That said, my only serious concern with the current proposal is that the framing of the introduction is not tailored to the research question(s). In my view, this study is for the most part a replication attempt of the SNARC effect in two well-established tasks in a large sample while also providing a more suitable assessment of the effects (with the modelling of magnitude as either continuous or categorical predictor). However, in the introduction the authors mention many different theories (e.g., MNL, dual-route models, WM-account, polarity-correspondence), but it is my impression that the data gained from this study cannot contribute much in terms of theoretical advancement. For example, doesn’t the fact that the MC and the PJ produce different SNARC shapes contradict the idea of a representation of a(continuous) mental number line? This is not to say that I see no merit in the study, I only think that the intro could be streamlined to better reflect the purpose of the study.
Finally, I have a methodological suggestion, the authors might consider. I very much appreciate the Bayesian approach to statistics, but I was wondering whether the (potential) different shapes of the SNARC effect could be evaluated more directly using a model comparison approach (as opposed to running t-tests on extracted R² values)? For example, Bayesian regression models could be specified using the brms package in R (Bürkner, 2017) and model comparison could be done using leave-one-out-cross validation with the loo package (Vethari et al. 2017). Alternatively, they could use BIC or AIC values as a model selection criterion. I just find these approaches more conventional and straight forward.
Reviewed by Peter Wühr
, 26 Aug 2024
Review of: "Shape of SNARC: How task-dependent are spatial-numerical associations? A highly powered online experiment."
Authors: Roth, Cipora, Overlander, Nuerk, Reips.
Submitted to: PCI RR
Summary: The authors submitted a proposal (stage 1 submission) for a highly powered online experiment addressing similarities and differences of spatial-numerical associations of response codes (SNARC) effects in two different tasks.
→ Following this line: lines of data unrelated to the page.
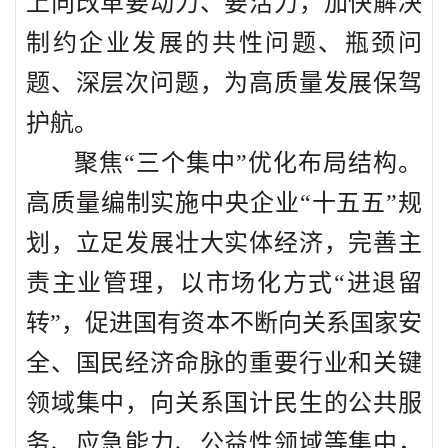
上向改革要动力、要活力，加快解决
制约企业发展的共性问题、瓶颈问
题、深层次问题，为高质量发展保驾
护航。
聚焦“三个集中”优化布局结构。
高质量编制实施中央企业“十五五”规
划，立足发展壮大实体经济，完善主
责主业管理，以市场化方式“进退留
转”，促进国有资本不断向关系国家安
全、国民经济命脉的重要行业和关键
领域集中，向关系国计民生的公共服
务、应急能力、公益性领域等集中，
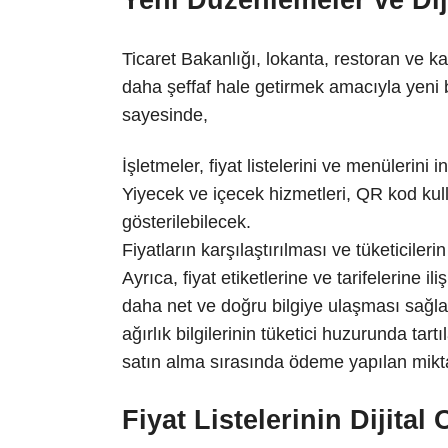
Yeni Düzenlemeler ve Dij
Ticaret Bakanlığı, lokanta, restoran ve k
daha şeffaf hale getirmek amacıyla yeni b
sayesinde,
İşletmeler, fiyat listelerini ve menülerini
Yiyecek ve içecek hizmetleri, QR kod kull
gösterilebilecek.
Fiyatların karşılaştırılması ve tüketicileri
Ayrıca, fiyat etiketlerine ve tarifelerine i
daha net ve doğru bilgiye ulaşması sağla
ağırlık bilgilerinin tüketici huzurunda ta
satın alma sırasında ödeme yapılan mikta
Fiyat Listelerinin Dijita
The majority of studies has either used a magnitude classification task (MCT), in which participants classify number stimuli as smaller or larger than a reference (e.g., 5), or a parity-judgment task (PJT), in which participants classify number stimuli as odd or even, for investigating the SNARC effect. Although the SNARC effect is usually obtained in both types of tasks, they differ in processing requirements (e.g., the requirement to process number magnitude), and several differences in the observed SNARC effects have been reported. In this registered report, the authors propose a highly powered online experiment to investigate, and compare, the shape of SNARC effects in MCT and PJT, their potential correlation, and further effects of task features (e.g., task order, mapping order) on the size and shape of the SNARC effect. In the experiment, the authors intend to test a sample of 1,700 participants in standard versions of the MCT and the PJT. The experiment will have a 2 (task) x 2 (mapping/compatibility) within-subjects design. In addition, the orders of tasks and mappings will be independently varied between participants, and then used in some analyses (on task order and compatibility order effects). Several manipulation checks are planned, before the main analyses will be performed. Moreover, instead of relying on NHST, the authors will use Bayesian t tests to evaluate evidence for both the null and the alternative hypothesis.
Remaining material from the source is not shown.